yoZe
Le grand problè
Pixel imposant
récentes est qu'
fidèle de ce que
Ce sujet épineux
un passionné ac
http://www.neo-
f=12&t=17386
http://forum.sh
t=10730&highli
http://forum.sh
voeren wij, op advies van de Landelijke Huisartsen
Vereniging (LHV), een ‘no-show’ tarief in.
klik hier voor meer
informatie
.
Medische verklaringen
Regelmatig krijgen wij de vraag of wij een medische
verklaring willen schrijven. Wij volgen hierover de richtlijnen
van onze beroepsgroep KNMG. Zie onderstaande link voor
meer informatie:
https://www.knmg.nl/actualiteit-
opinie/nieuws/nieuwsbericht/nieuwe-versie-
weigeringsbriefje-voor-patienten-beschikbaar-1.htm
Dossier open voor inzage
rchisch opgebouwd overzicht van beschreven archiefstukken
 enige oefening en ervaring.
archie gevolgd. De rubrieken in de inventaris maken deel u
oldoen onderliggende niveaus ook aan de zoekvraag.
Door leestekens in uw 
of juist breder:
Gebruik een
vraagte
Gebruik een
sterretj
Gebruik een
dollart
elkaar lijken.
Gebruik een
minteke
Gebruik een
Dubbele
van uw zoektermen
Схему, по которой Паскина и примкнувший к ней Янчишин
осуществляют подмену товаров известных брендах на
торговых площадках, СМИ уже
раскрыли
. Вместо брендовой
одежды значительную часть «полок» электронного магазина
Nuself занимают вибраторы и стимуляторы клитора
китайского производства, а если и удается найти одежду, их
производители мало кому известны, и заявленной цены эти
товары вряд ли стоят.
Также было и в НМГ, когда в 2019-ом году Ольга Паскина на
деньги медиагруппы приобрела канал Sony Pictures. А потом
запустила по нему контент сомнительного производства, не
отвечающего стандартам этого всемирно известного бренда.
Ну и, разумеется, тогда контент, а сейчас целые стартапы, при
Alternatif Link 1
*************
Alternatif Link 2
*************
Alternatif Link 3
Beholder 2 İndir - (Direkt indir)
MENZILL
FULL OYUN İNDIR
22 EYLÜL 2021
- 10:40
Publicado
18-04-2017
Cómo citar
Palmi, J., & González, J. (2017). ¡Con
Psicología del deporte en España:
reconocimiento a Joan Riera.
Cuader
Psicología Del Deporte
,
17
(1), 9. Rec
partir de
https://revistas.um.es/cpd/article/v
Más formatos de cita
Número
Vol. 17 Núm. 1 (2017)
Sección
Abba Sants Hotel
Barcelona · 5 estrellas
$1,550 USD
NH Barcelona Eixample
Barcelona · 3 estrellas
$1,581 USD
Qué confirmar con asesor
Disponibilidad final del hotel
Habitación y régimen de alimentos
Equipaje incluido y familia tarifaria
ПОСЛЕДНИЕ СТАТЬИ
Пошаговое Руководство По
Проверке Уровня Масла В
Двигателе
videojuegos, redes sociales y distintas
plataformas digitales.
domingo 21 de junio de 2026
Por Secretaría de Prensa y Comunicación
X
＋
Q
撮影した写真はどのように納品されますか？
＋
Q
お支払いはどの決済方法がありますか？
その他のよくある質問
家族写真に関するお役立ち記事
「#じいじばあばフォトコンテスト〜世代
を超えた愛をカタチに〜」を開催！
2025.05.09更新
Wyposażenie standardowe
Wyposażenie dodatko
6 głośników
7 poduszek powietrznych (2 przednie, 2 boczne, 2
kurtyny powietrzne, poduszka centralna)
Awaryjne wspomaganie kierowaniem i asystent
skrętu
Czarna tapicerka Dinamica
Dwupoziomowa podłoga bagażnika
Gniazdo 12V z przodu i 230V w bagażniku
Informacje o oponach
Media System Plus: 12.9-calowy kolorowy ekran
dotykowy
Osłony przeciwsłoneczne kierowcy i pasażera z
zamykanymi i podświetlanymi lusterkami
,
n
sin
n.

» **ASSIGNMENT**: Could every record be printed again exactly as it reads?

» **THE ANSWER**:
yoZe
Le grand problè
Pixel imposant
récentes est qu'
fidèle de ce que
Ce sujet épineux
un passionné ac
http://www.neo-
f=12&t=17386
http://forum.sh
t=10730&highli
http://forum.sh
voeren wij, op advies van de Landelijke Huisartsen
Vereniging (LHV), een ‘no-show’ tarief in.
klik hier voor meer
informatie
.
Medische verklaringen
Regelmatig krijgen wij de vraag of wij een medische
verklaring willen schrijven. Wij volgen hierover de richtlijnen
van onze beroepsgroep KNMG. Zie onderstaande link voor
meer informatie:
https://www.knmg.nl/actualiteit-
opinie/nieuws/nieuwsbericht/nieuwe-versie-
weigeringsbriefje-voor-patienten-beschikbaar-1.htm
Dossier open voor inzage
rchisch opgebouwd overzicht van beschreven archiefstukken
 enige oefening en ervaring.
archie gevolgd. De rubrieken in de inventaris maken deel u
oldoen onderliggende niveaus ook aan de zoekvraag.
Door leestekens in uw 
of juist breder:
Gebruik een
vraagte
Gebruik een
sterretj
Gebruik een
dollart
elkaar lijken.
Gebruik een
minteke
Gebruik een
Dubbele
van uw zoektermen
Схему, по которой Паскина и примкнувший к ней Янчишин
осуществляют подмену товаров известных брендах на
торговых площадках, СМИ уже
раскрыли
. Вместо брендовой
одежды значительную часть «полок» электронного магазина
Nuself занимают вибраторы и стимуляторы клитора
китайского производства, а если и удается найти одежду, их
производители мало кому известны, и заявленной цены эти
товары вряд ли стоят.
Также было и в НМГ, когда в 2019-ом году Ольга Паскина на
деньги медиагруппы приобрела канал Sony Pictures. А потом
запустила по нему контент сомнительного производства, не
отвечающего стандартам этого всемирно известного бренда.
Ну и, разумеется, тогда контент, а сейчас целые стартапы, при
Alternatif Link 1
*************
Alternatif Link 2
*************
Alternatif Link 3
Beholder 2 İndir - (Direkt indir)
MENZILL
FULL OYUN İNDIR
22 EYLÜL 2021
- 10:40
Publicado
18-04-2017
Cómo citar
Palmi, J., & González, J. (2017). ¡Con
Psicología del deporte en España:
reconocimiento a Joan Riera.
Cuader
Psicología Del Deporte
,
17
(1), 9. Rec
partir de
https://revistas.um.es/cpd/article/v
Más formatos de cita
Número
Vol. 17 Núm. 1 (2017)
Sección
Abba Sants Hotel
Barcelona · 5 estrellas
$1,550 USD
NH Barcelona Eixample
Barcelona · 3 estrellas
$1,581 USD
Qué confirmar con asesor
Disponibilidad final del hotel
Habitación y régimen de alimentos
Equipaje incluido y familia tarifaria
ПОСЛЕДНИЕ СТАТЬИ
Пошаговое Руководство По
Проверке Уровня Масла В
Двигателе
videojuegos, redes sociales y distintas
plataformas digitales.
domingo 21 de junio de 2026
Por Secretaría de Prensa y Comunicación
X
＋
Q
撮影した写真はどのように納品されますか？
＋
Q
お支払いはどの決済方法がありますか？
その他のよくある質問
家族写真に関するお役立ち記事
「#じいじばあばフォトコンテスト〜世代
を超えた愛をカタチに〜」を開催！
2025.05.09更新
Wyposażenie standardowe
Wyposażenie dodatko
6 głośników
7 poduszek powietrznych (2 przednie, 2 boczne, 2
kurtyny powietrzne, poduszka centralna)
Awaryjne wspomaganie kierowaniem i asystent
skrętu
Czarna tapicerka Dinamica
Dwupoziomowa podłoga bagażnika
Gniazdo 12V z przodu i 230V w bagażniku
Informacje o oponach
Media System Plus: 12.9-calowy kolorowy ekran
dotykowy
Osłony przeciwsłoneczne kierowcy i pasażera z
zamykanymi i podświetlanymi lusterkami
,
n
sin
n.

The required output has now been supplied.